◆ DIRECTIONS FOR THIS TASK ◆
Lines from the one containing "04.10.11 Agog –" through the end of the material are to be retyped exactly; do not copy pictures.

◆ GIVEN INFORMATION ◆

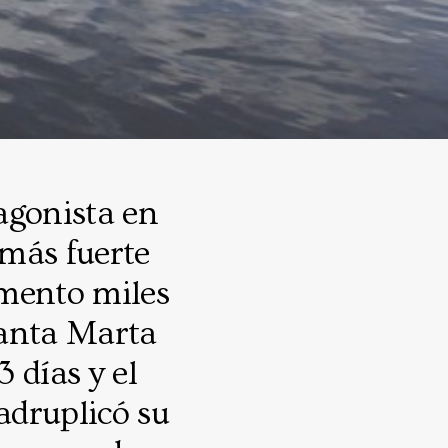
agonista en
 más fuerte
omento miles
Santa Marta
 días y el
adruplicó su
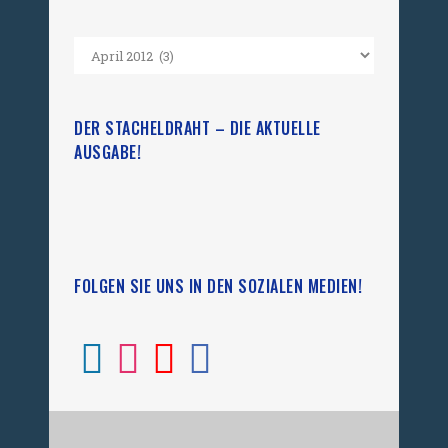
DER STACHELDRAHT – DIE AKTUELLE
AUSGABE!
FOLGEN SIE UNS IN DEN SOZIALEN MEDIEN!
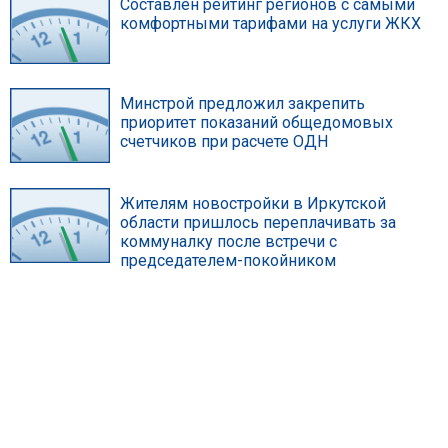
Составлен рейтинг регионов с самыми
комфортными тарифами на услуги ЖКХ
Минстрой предложил закрепить
приоритет показаний общедомовых
счетчиков при расчете ОДН
Жителям новостройки в Иркутской
области пришлось переплачивать за
коммуналку после встречи с
председателем-покойником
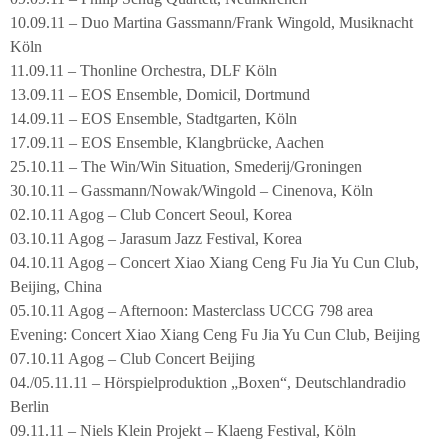
10.09.11 – Duo Martina Gassmann/Frank Wingold, Musiknacht
Köln
11.09.11 – Thonline Orchestra, DLF Köln
13.09.11 – EOS Ensemble, Domicil, Dortmund
14.09.11 – EOS Ensemble, Stadtgarten, Köln
17.09.11 – EOS Ensemble, Klangbrücke, Aachen
25.10.11 – The Win/Win Situation, Smederij/Groningen
30.10.11 – Gassmann/Nowak/Wingold – Cinenova, Köln
02.10.11 Agog – Club Concert Seoul, Korea
03.10.11 Agog – Jarasum Jazz Festival, Korea
04.10.11 Agog – Concert Xiao Xiang Ceng Fu Jia Yu Cun Club,
Beijing, China
05.10.11 Agog – Afternoon: Masterclass UCCG 798 area
Evening: Concert Xiao Xiang Ceng Fu Jia Yu Cun Club, Beijing
07.10.11 Agog – Club Concert Beijing
04./05.11.11 – Hörspielproduktion „Boxen“, Deutschlandradio
Berlin
09.11.11 – Niels Klein Projekt – Klaeng Festival, Köln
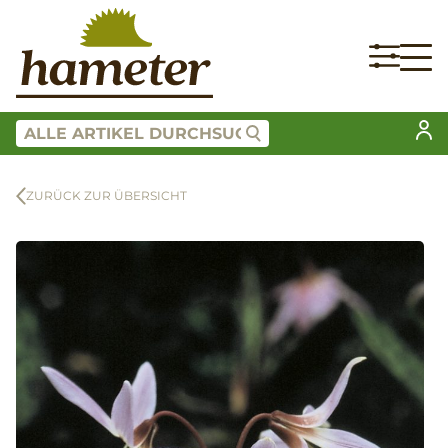
ZURÜCK ZUR ÜBERSICHT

◆ TASK OUTPUT ◆
04.10.11 Agog – Concert Xiao Xiang Ceng Fu Jia Yu Cun Club,
Beijing, China
05.10.11 Agog – Afternoon: Masterclass UCCG 798 area
Evening: Concert Xiao Xiang Ceng Fu Jia Yu Cun Club, Beijing
07.10.11 Agog – Club Concert Beijing
04./05.11.11 – Hörspielproduktion „Boxen“, Deutschlandradio
Berlin
09.11.11 – Niels Klein Projekt – Klaeng Festival, Köln
ZURÜCK ZUR ÜBERSICHT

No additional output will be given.